-- Try it --
Starting at the line that contains "Excerpt from the ECB’s Visual Monetary Policy" and stopping at the line that contains "Marble Polishing Services Near Me", transcribe every line of the material below exactly; pictures stay out.

-- Records for this task --
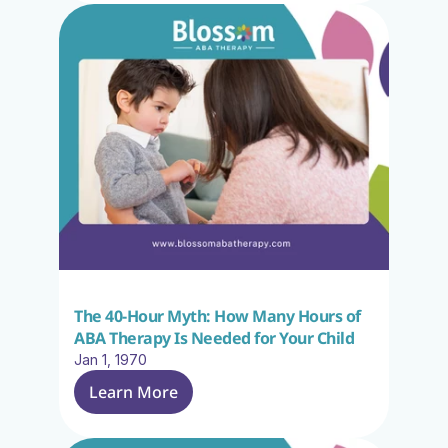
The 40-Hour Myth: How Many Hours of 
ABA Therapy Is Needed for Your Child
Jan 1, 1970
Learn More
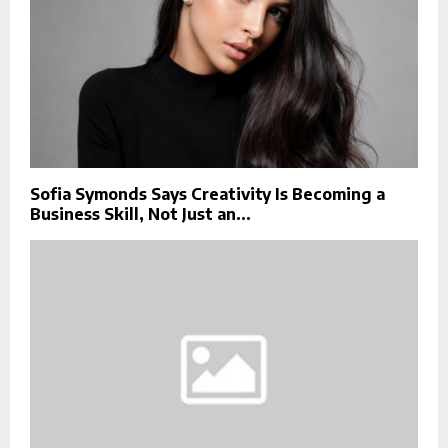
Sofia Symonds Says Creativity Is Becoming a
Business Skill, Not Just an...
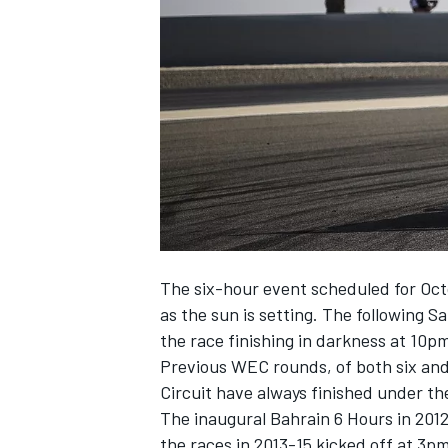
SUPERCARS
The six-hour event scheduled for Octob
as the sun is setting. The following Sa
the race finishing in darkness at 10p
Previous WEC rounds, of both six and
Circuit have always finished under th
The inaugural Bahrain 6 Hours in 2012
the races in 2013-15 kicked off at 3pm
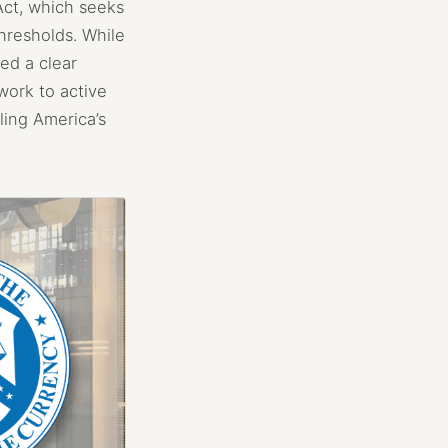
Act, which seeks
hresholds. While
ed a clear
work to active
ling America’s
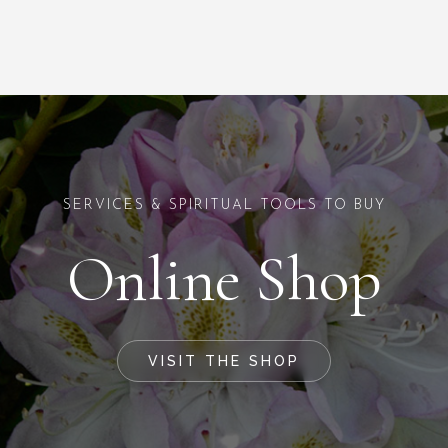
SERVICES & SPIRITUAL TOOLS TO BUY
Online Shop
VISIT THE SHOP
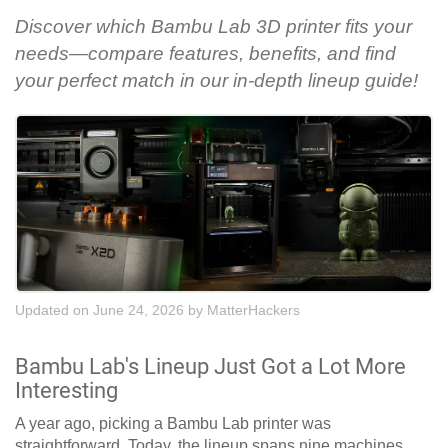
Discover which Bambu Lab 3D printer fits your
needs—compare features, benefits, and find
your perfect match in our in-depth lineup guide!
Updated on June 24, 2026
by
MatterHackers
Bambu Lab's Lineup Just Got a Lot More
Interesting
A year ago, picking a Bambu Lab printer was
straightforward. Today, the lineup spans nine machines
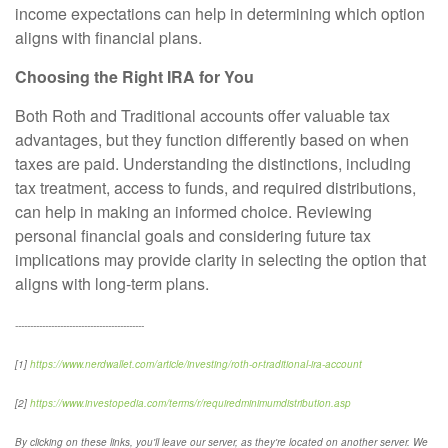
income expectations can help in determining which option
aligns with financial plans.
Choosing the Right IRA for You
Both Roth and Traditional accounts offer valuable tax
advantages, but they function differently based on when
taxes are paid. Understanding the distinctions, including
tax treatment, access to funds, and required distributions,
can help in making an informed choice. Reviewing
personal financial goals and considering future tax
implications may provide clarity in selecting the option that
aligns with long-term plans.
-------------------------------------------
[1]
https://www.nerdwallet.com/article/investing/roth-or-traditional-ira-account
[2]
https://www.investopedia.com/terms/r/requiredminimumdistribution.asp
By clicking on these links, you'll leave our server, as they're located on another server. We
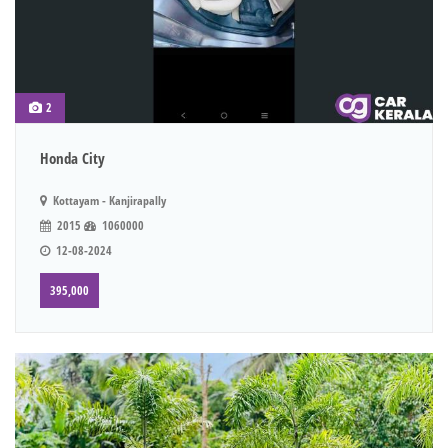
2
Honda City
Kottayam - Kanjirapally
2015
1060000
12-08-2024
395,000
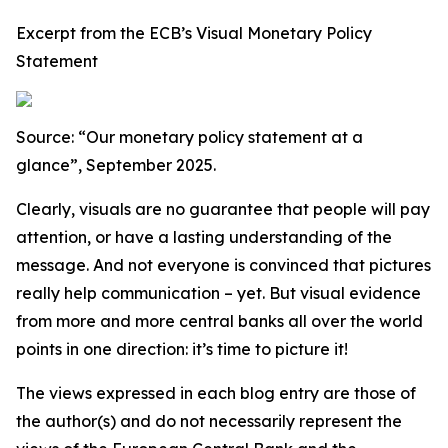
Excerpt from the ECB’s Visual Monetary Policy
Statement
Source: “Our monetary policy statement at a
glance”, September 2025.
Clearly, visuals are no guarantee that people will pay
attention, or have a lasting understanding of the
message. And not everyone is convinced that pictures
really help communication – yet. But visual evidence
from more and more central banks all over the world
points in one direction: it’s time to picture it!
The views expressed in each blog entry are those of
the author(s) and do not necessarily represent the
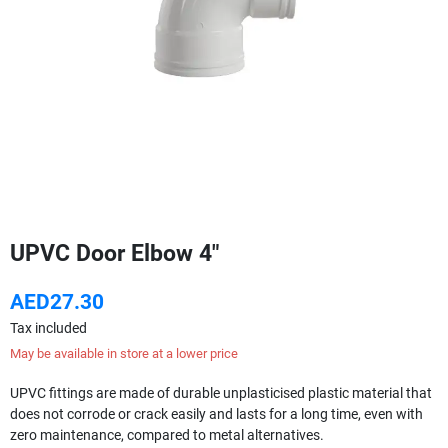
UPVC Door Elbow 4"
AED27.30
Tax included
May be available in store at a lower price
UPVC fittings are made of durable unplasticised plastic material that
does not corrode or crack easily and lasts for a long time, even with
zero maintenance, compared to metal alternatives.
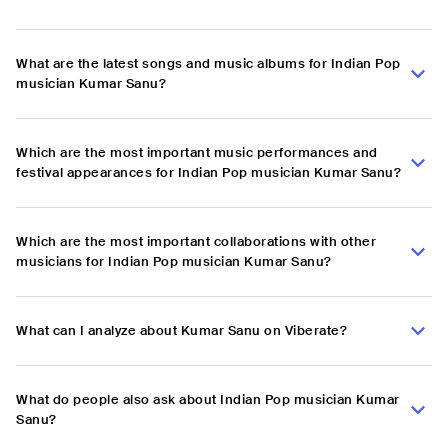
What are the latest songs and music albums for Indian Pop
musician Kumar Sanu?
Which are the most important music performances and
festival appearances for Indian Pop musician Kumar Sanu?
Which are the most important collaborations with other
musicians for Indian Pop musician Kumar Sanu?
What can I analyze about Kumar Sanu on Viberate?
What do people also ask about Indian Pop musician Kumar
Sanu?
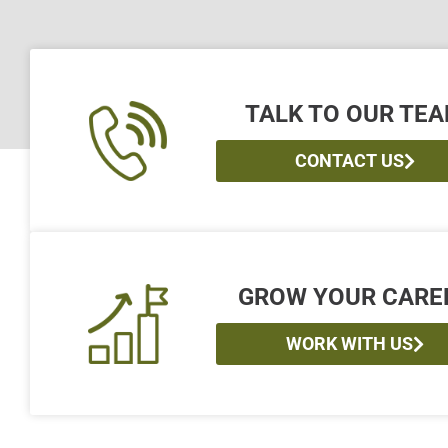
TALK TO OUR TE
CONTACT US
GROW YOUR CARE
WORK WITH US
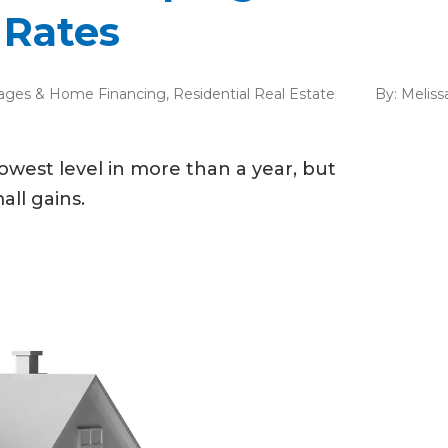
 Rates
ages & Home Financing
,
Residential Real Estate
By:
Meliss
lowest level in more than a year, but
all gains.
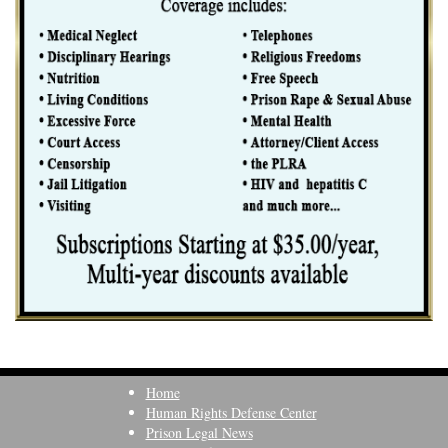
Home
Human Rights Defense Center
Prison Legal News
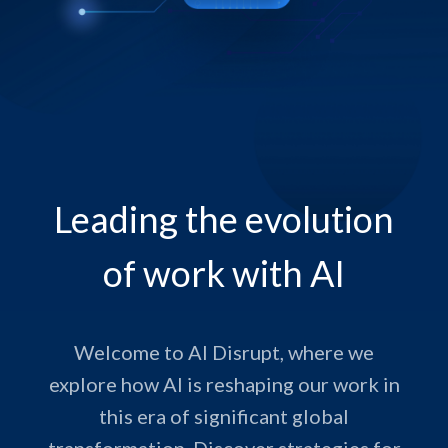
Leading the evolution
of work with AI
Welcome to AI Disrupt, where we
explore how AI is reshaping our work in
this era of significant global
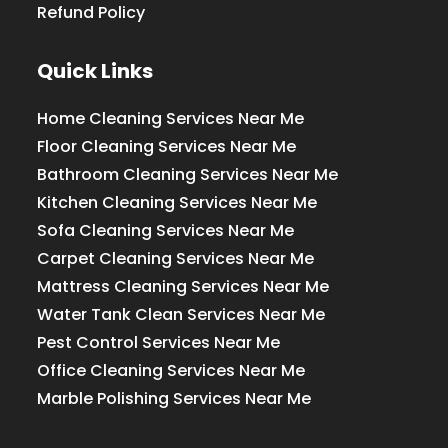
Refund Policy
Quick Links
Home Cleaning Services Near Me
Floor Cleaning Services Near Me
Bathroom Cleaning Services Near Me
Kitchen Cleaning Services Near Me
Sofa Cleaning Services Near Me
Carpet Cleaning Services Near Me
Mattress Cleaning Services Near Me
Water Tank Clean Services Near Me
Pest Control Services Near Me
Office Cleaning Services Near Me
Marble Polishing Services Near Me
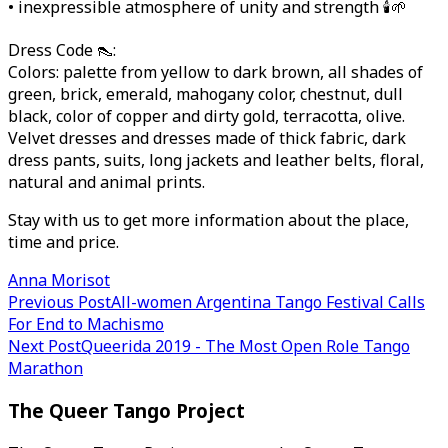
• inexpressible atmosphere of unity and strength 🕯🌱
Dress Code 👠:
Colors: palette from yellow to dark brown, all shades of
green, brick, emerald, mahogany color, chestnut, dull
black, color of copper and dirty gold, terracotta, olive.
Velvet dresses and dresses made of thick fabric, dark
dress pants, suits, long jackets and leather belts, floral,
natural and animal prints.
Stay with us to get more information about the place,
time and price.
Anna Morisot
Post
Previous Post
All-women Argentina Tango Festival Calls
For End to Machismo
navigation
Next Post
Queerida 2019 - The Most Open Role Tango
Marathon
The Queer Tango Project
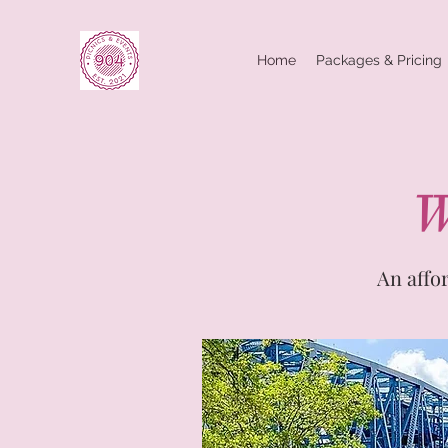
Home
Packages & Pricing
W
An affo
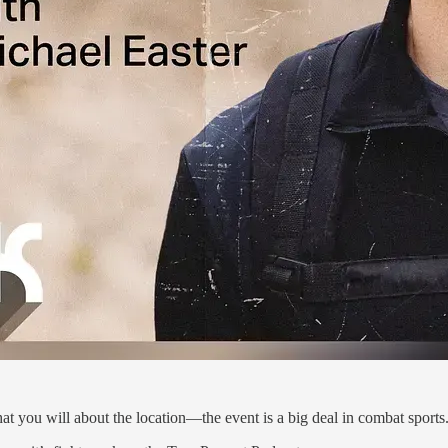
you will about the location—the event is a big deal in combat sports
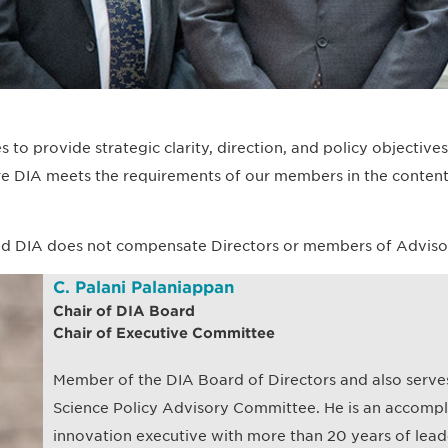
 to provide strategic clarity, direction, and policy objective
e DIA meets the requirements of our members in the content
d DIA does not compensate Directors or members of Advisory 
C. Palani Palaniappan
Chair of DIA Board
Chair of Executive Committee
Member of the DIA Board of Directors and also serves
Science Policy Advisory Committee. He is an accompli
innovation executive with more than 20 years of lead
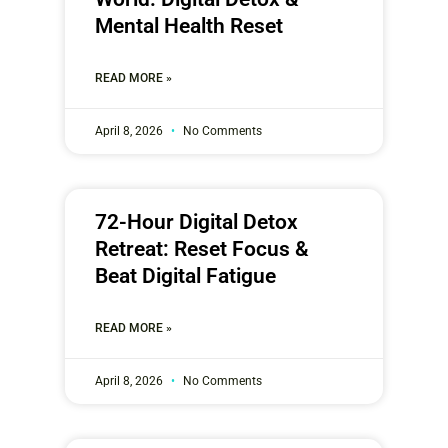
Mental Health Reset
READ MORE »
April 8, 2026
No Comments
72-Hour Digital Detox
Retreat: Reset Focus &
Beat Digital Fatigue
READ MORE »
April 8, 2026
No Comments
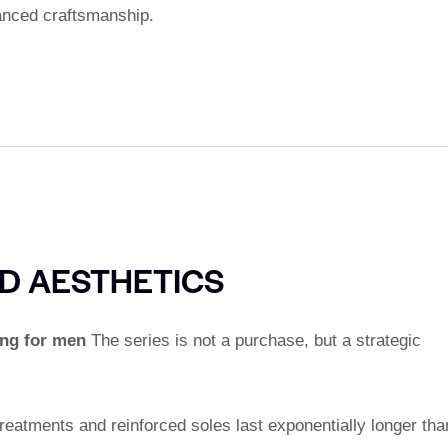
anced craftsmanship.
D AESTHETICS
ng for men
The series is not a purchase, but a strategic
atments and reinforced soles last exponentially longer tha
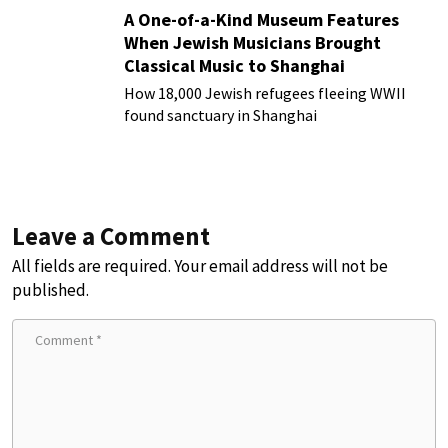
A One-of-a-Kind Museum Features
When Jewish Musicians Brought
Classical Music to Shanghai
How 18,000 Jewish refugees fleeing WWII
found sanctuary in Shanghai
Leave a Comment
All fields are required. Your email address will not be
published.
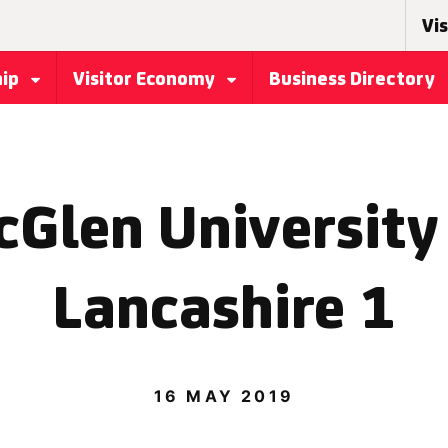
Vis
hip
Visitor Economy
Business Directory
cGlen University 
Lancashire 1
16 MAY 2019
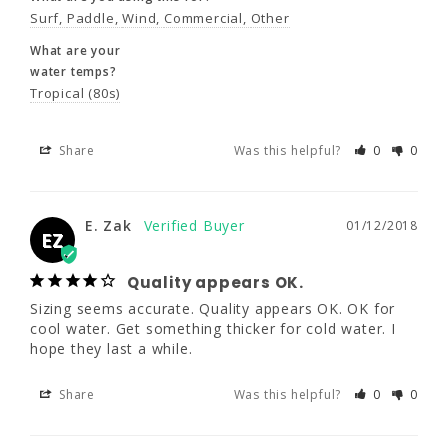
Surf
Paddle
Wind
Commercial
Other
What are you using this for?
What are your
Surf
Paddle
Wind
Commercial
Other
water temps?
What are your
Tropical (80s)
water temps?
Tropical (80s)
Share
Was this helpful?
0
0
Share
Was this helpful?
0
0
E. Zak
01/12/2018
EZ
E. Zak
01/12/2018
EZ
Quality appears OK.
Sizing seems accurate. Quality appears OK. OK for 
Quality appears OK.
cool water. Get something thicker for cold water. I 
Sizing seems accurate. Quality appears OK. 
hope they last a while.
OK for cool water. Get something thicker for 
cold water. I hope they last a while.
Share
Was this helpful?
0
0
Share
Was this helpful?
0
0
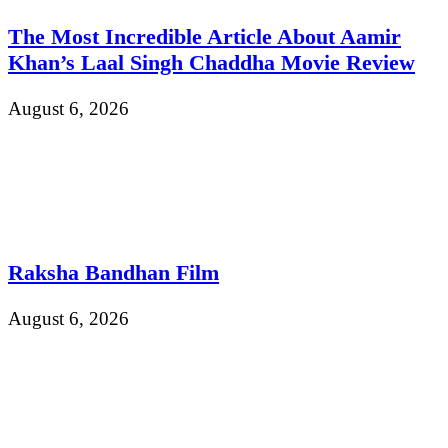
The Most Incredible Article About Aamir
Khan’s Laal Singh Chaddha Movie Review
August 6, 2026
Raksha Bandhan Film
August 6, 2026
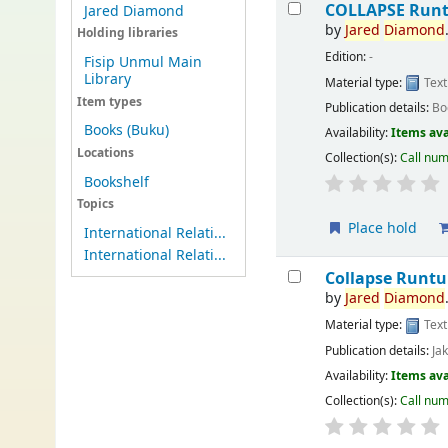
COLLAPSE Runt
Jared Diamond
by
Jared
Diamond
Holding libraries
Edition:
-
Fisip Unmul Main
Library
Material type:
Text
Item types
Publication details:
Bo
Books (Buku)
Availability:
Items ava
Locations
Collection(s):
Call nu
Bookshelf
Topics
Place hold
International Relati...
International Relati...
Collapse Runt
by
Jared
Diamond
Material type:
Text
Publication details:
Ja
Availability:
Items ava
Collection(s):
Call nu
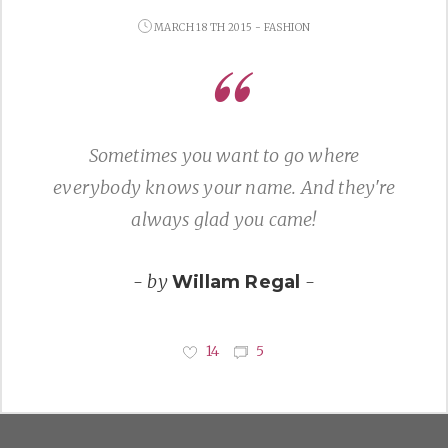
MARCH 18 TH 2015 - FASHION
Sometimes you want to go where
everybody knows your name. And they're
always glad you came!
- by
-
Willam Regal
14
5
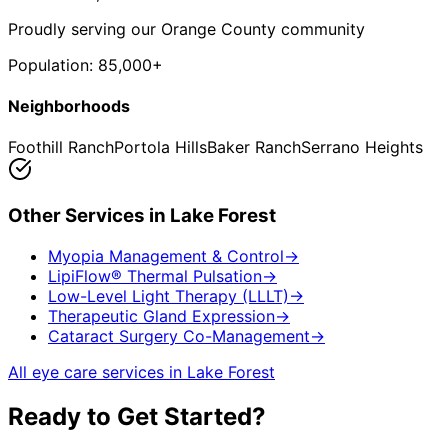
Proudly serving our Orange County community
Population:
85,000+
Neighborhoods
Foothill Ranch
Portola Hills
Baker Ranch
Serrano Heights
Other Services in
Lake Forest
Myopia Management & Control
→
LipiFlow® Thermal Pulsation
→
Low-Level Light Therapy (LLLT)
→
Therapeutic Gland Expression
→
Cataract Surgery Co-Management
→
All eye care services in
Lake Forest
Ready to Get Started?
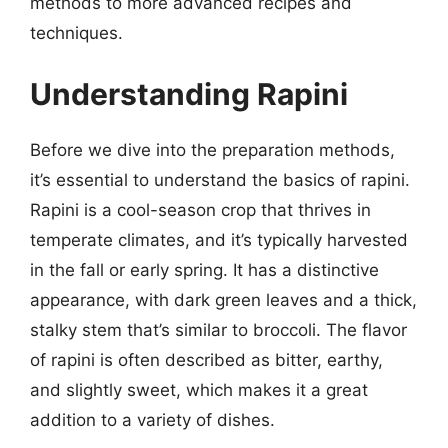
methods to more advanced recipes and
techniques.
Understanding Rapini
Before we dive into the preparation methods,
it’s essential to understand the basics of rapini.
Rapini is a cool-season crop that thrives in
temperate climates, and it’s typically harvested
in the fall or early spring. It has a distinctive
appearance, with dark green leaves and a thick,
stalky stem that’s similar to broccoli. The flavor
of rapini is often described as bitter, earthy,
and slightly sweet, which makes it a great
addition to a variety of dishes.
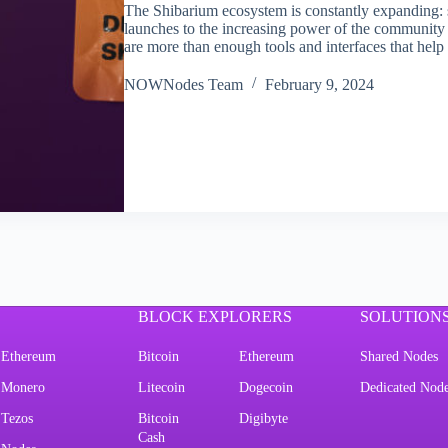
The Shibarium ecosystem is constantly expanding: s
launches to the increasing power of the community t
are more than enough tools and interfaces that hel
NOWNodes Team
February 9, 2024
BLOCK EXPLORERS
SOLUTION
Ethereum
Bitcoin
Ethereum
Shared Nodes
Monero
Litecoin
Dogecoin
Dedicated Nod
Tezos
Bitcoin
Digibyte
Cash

-- Response to the exercise --
Excerpt from the ECB’s Visual Monetary Policy
Statement
Source: “Our monetary policy statement at a
glance”, September 2025.
Clearly, visuals are no guarantee that people will pay
attention, or have a lasting understanding of the
message. And not everyone is convinced that pictures
really help communication – yet. But visual evidence
from more and more central banks all over the world
points in one direction: it’s time to picture it!
The views expressed in each blog entry are those of
the author(s) and do not necessarily represent the
UPVC Door Elbow 4"
AED27.30
Tax included
May be available in store at a lower price
UPVC fittings are made of durable unplasticised plastic material that
does not corrode or crack easily and lasts for a long time, even with
zero maintenance, compared to metal alternatives.
What are the latest songs and music albums for Indian Pop
musician Kumar Sanu?
Which are the most important music performances and
festival appearances for Indian Pop musician Kumar Sanu?
Which are the most important collaborations with other
musicians for Indian Pop musician Kumar Sanu?
What can I analyze about Kumar Sanu on Viberate?
What do people also ask about Indian Pop musician Kumar
Sanu?
TALK TO OUR TE
CONTACT US
GROW YOUR CARE
WORK WITH US
 Rates
ages & Home Financing
,
Residential Real Estate
By:
Meliss
lowest level in more than a year, but
all gains.
Home
Human Rights Defense Center
Prison Legal News
Leading the evolution
of work with AI
Welcome to AI Disrupt, where we
explore how AI is reshaping our work in
this era of significant global
Refund Policy
Quick Links
Home Cleaning Services Near Me
Floor Cleaning Services Near Me
Bathroom Cleaning Services Near Me
Kitchen Cleaning Services Near Me
Sofa Cleaning Services Near Me
Carpet Cleaning Services Near Me
Mattress Cleaning Services Near Me
Water Tank Clean Services Near Me
Pest Control Services Near Me
Office Cleaning Services Near Me
Marble Polishing Services Near Me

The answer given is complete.